ED Coding and Reimbursement Alert

Medication Assisted Treatment:

Tighten Your Documentation to Collect for MAT

EDs can now bring in reimbursement for medication-assisted treatment.

When patients with opioid use disorder (OUD) present to the ED, clinicians may choose to treat them with medications like suboxone or buprenorphine. Although it was challenging to get paid for these medication assisted treatment (MAT) visits in the past, that all changed when the 2021 Medicare Physician Fee Schedule (MPFS) final rule announced that Medicare would finally pay for MAT delivered in the ED.

If you’ve got questions about how to document and bill for these services, we’ve got answers. Find out how you can bring in reimbursement for your ED’s MAT claims.

Know the Codes

To report MAT, you’ll use the newly debuted add-on code G2213 (Initiation of medication for the treatment of opioid use disorder in the emergency department setting, including assessment, referral to ongoing care, and arranging access to supportive services (List separately in addition to code for primary procedure)).

Because G2213 is an add-on code, you’ll report it along with the appropriate E/M code (99281-99285, Emergency department visit for the evaluation and management of a patient …) with no modifiers appended. CMS values G2213 at 1.89 Total RVUs, which translates to about $66 this year.

When it comes to your diagnosis coding, you should typically report a diagnosis of OUD with an ICD-10 code from the F11 (Opioid related disorders) family of codes, said Jeffrey Davis, director of regulatory affairs with the American College of Emergency Physicians.

Understand the Documentation Rules

In the MPFS final rule, CMS says you “should furnish only those activities that are clinically appropriate for the beneficiary that is being treated.” However, many ED providers believe this guidance is somewhat vague.

Therefore, you should try to be as thorough as possible in your documentation to support these services, Davis noted.

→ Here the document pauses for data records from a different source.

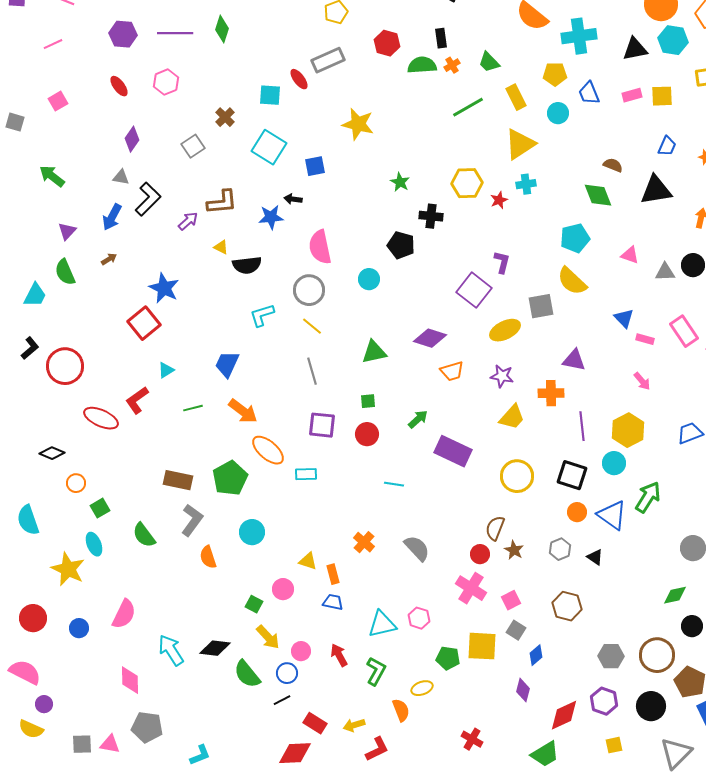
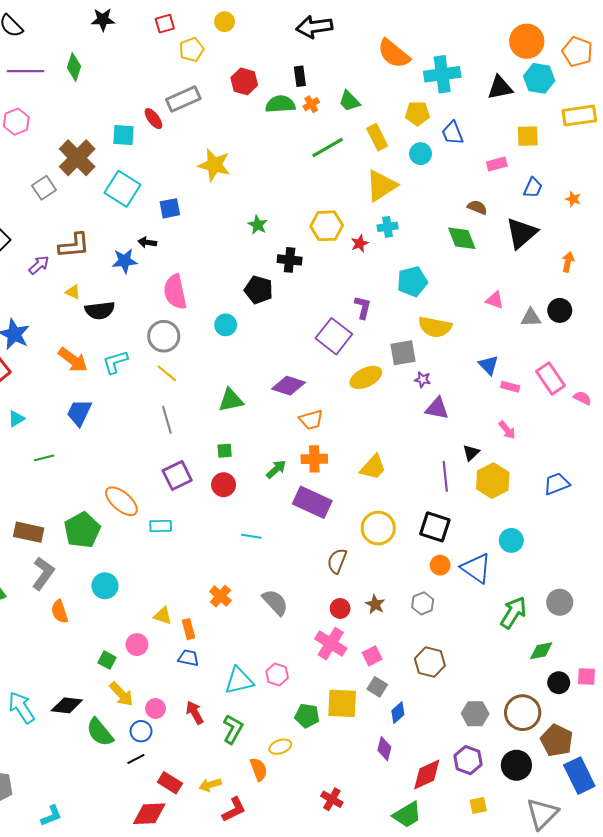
pink rectangle: (632, 95) -> (497, 164), moved
brown cross: (225, 117) -> (77, 158), size x1.8
black triangle: (656, 190) -> (522, 233), turned -32
cyan pentagon: (575, 238) -> (412, 282), moved
yellow semicircle: (572, 281) -> (435, 327), turned -32
purple star: (502, 376) -> (423, 380), moved, size x0.7
orange cross: (551, 393) -> (314, 459), moved
orange arrow: (243, 411) -> (73, 360), moved
purple square: (322, 425) -> (177, 475), turned -32
cyan circle: (614, 463) -> (511, 540), moved
green arrow: (648, 497) -> (513, 613), moved
brown semicircle: (495, 528) -> (337, 561), moved
black triangle: (595, 557) -> (471, 453), moved, turned 42

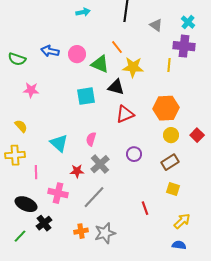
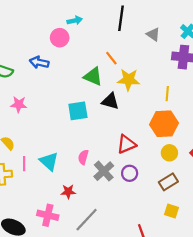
pink circle: (77, 54) -> (60, 38), moved
yellow line: (169, 65) -> (167, 94), moved
red triangle: (125, 114) -> (126, 144), moved
gray cross: (100, 164) -> (104, 171), moved
pink line: (36, 172) -> (24, 164), moved

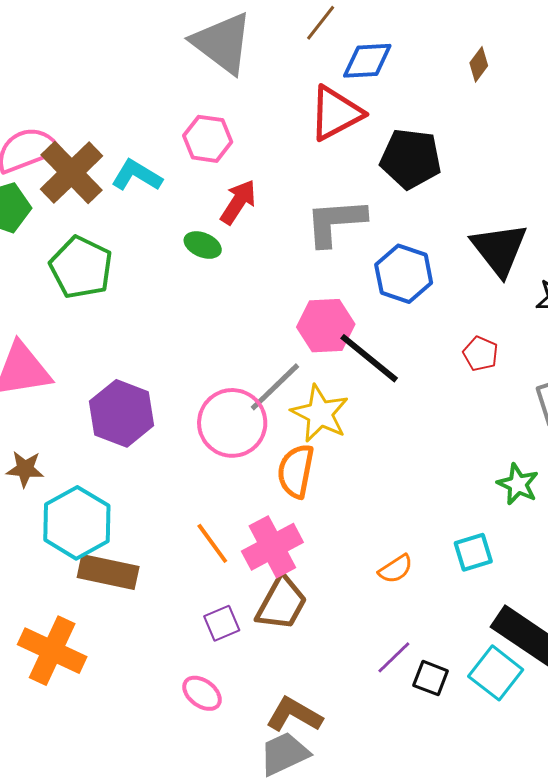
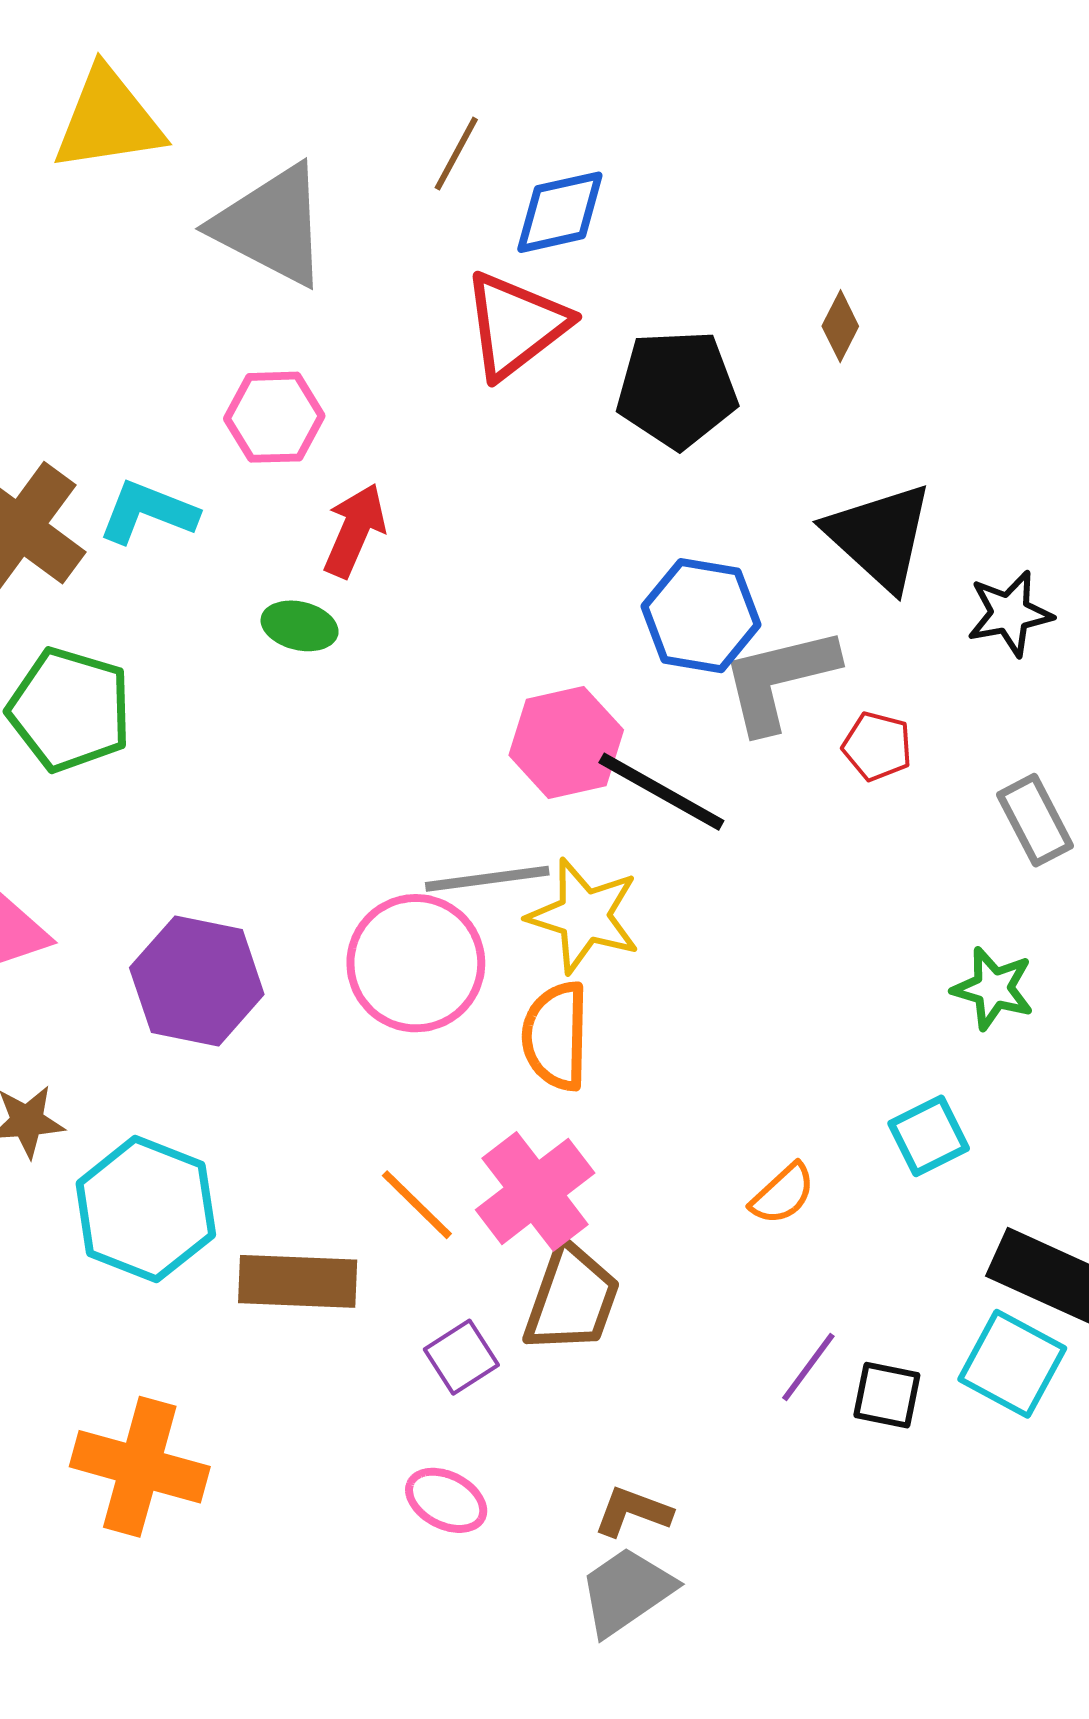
brown diamond: (479, 64) -> (840, 326), moved
gray L-shape: (335, 222) -> (779, 679), moved
gray line: (275, 387) -> (487, 879), turned 46
brown rectangle: (108, 572) -> (298, 1281), moved
brown L-shape: (294, 715) -> (633, 1512), size x0.7

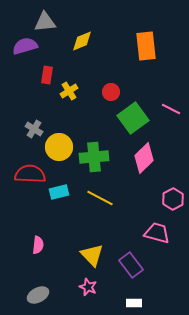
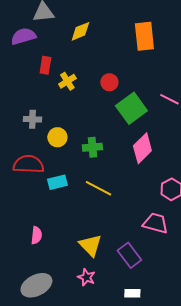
gray cross: (34, 129) -> (32, 119), turned -30
yellow circle: (59, 147) -> (57, 137), size x0.7
green cross: (94, 157) -> (92, 147), size x0.7
gray ellipse: (38, 295) -> (36, 285), size x1.4

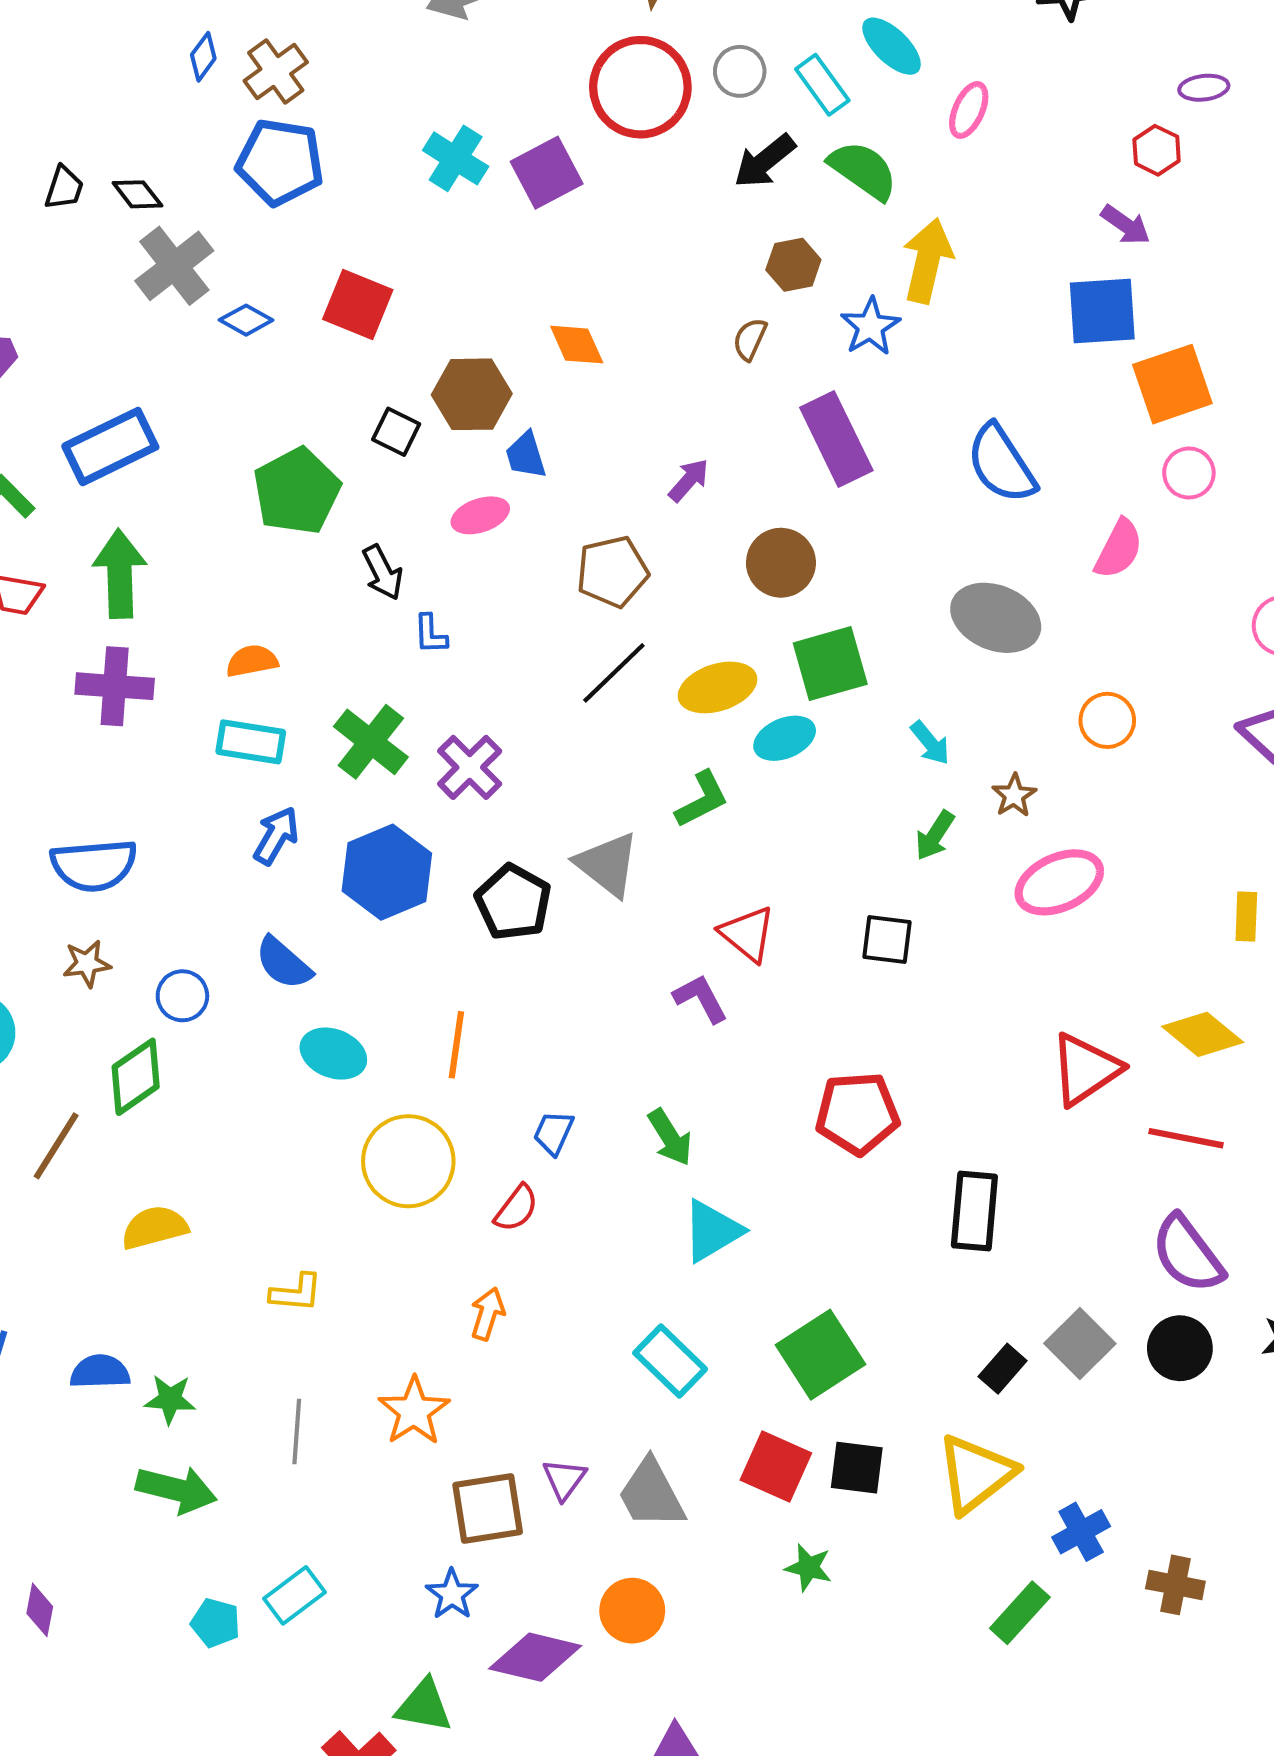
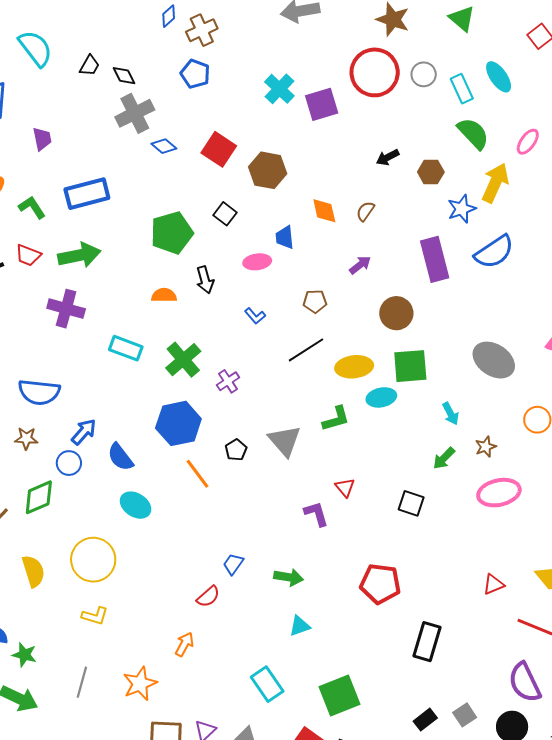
pink ellipse: (969, 110) -> (528, 142), moved
black arrow: (765, 161) -> (388, 157), moved, size x0.7
blue pentagon: (280, 162) -> (195, 74), size x0.7
brown semicircle: (750, 339) -> (365, 211), moved
orange diamond: (577, 345) -> (324, 211), moved
brown hexagon: (472, 394) -> (268, 170), moved
blue semicircle: (1001, 464) -> (494, 252), moved, turned -102
brown pentagon: (612, 572) -> (315, 301), size x0.7
green arrow: (120, 574) -> (79, 255), turned 69
blue L-shape: (430, 634) -> (255, 316), moved, turned -50
orange semicircle: (252, 661) -> (164, 295), moved
purple cross: (470, 767) -> (228, 381), size x0.7
blue arrow: (276, 836) -> (84, 432), moved
black pentagon: (513, 902) -> (236, 450), size x0.6
red triangle: (748, 934) -> (345, 487), size x0.7
orange line: (456, 1045) -> (198, 474), moved, turned -56
red triangle: (1085, 1069) -> (493, 584), size x0.6
green arrow: (670, 1137) -> (289, 577), turned -60
yellow circle: (408, 1161) -> (93, 560), moved
yellow semicircle: (154, 1227) -> (33, 571), turned 76
cyan triangle: (712, 1231) -> (300, 626), size x0.7
gray square: (1080, 1343) -> (465, 715), size x0.7

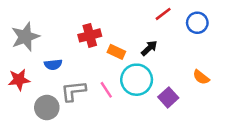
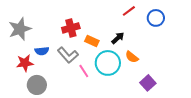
orange semicircle: (201, 77) -> (132, 57), moved
red star: (19, 80) -> (25, 63), moved
gray L-shape: (73, 91) -> (68, 55), moved, turned -125
purple square: (168, 97) -> (148, 83), moved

“What we are suggesting is to document exactly what

you did,” he said. “Write a note describing the indications for MAT, the specific medications employed, and the follow-up process,” he said. “We have not gotten an official word from CMS. But the agency definitely says in the rule that you don’t need to furnish every single part of the service, only those that are clinically appropriate.”

You Need an X-waiver to Prescribe Buprenorphine, but the ED is Unique

Currently, office-based physicians must have an X-waiver before being able to prescribe medications like buprenorphine.

If you don’t have an X-waiver, you’ll have to apply for the program and take an eight-hour training course before receiving a waiver from the DEA.

ED Caveat: Physicians who don’t have an X-waiver may still be able to report G2213. Non-waivered physicians can initiate MAT in the ED by providing one day’s worth of medication to a patient each day over a three-day period. However, this “Three-day Rule” will be adjusted favorably at some point in the next few months.

“While well intended, the Three-day Rule is a barrier, because it forces the patient to come back to the ED three days in a row,” Davis said. The Easy MAT Act, which was signed into law on December 11, 2020, will allow providers (not just physicians) to dispense three days’ worth of medication at a time rather than making the patient come back multiple times over the three-day period. The Act requires the DEA to make this important change to the Three-day Rule by June 2021, Davis said.

Bottom line: Code and document your MAT services thoroughly and appropriately and continue to follow the Three-day Rule if you don’t have an X-waiver on file, keeping in mind that the Three-day Rule will potentially be modified later this year.